I might agree with that. just because of personal experience. It certainly isn't my instinct. I tried to nurse some baby birds once. I heard them chipping, and when I found two of the loudest ones on the sidewalk I saw them already being attacked by ants. And I thought, those ants are not going to do that well against those birds, they are not going to die quickly from this. It was just unacceptable to me. So I took them home. Then looked up what I had to do but realized I had no clue how to get the appropriate food. I'd have to improvise at best. They also required being fed like every seven minutes or something like that, and thermal guarantees I couldn't guarantee. Oh well. I don't kill things and I'm not going to leave them to get eaten alive by ants. We're doing this.

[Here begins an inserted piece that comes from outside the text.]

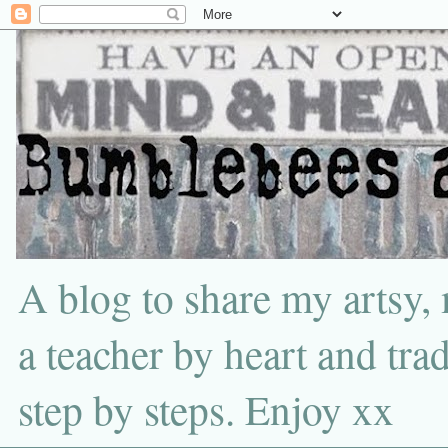
A blog to share my artsy,
a teacher by heart and tra
step by steps. Enjoy xx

It didn't go well. My hopeful attempt at getting them food was probably not great. Literally there wouldn't even be time for me to go to the store to hunt for and buy what I need if I had any ability to find it. They ended up constipated, and it was clear they were going to die and even slower death under my hands than with the ants. I also took time off of work to do this (crazy I know). I failed those birds, and there is absolutely no way some people in basic training could pull of helping those birds.

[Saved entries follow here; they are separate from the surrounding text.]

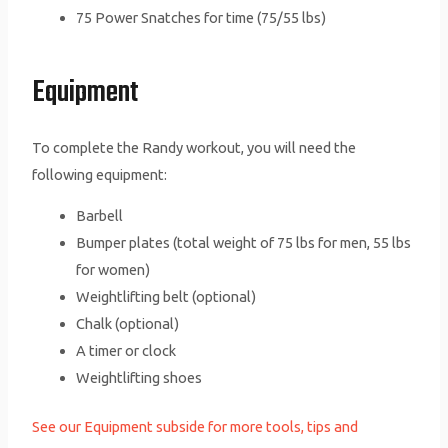
75 Power Snatches for time (75/55 lbs)
Equipment
To complete the Randy workout, you will need the
following equipment:
Barbell
Bumper plates (total weight of 75 lbs for men, 55 lbs
for women)
Weightlifting belt (optional)
Chalk (optional)
A timer or clock
Weightlifting shoes
See our Equipment subside for more tools, tips and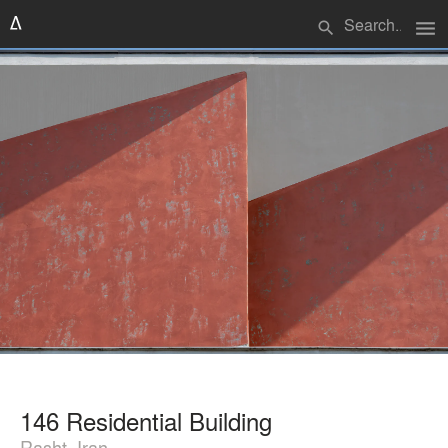
menu
search
146 Residential Building
Rasht, Iran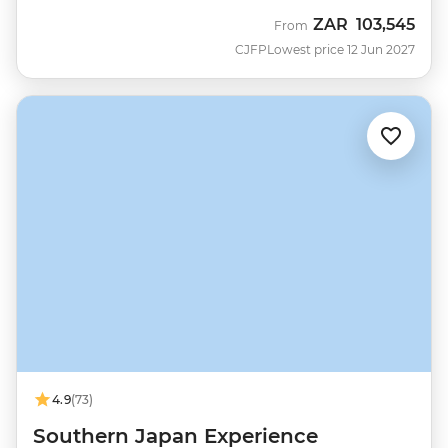
ZAR
103,545
From
CJFP
Lowest price 12 Jun 2027
4.9
(73)
Southern Japan Experience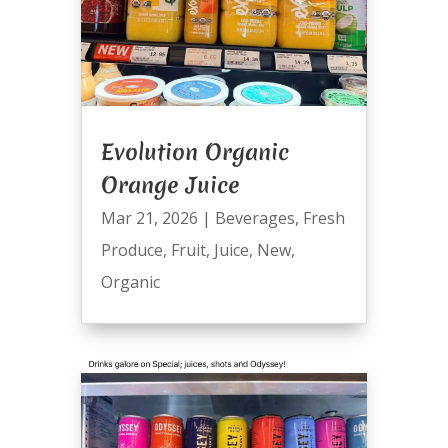
Evolution Organic
Orange Juice
Mar 21, 2026
|
Beverages
,
Fresh
Produce
,
Fruit
,
Juice
,
New
,
Organic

Monarque@wolfballs.com 2 years ago
Wow that is absolutely wild... I feel bad just hearing about that...
Here's the thing: the permanent solution is to adjusting the fence by making it far more impregnable -- something these homeless cats can't penetrate. In fact, you would think that that would be the standard, at which point they could release the cats again after this process.
We got 40 billion dollars for the Ukraine but apparently can't set up a fence like that.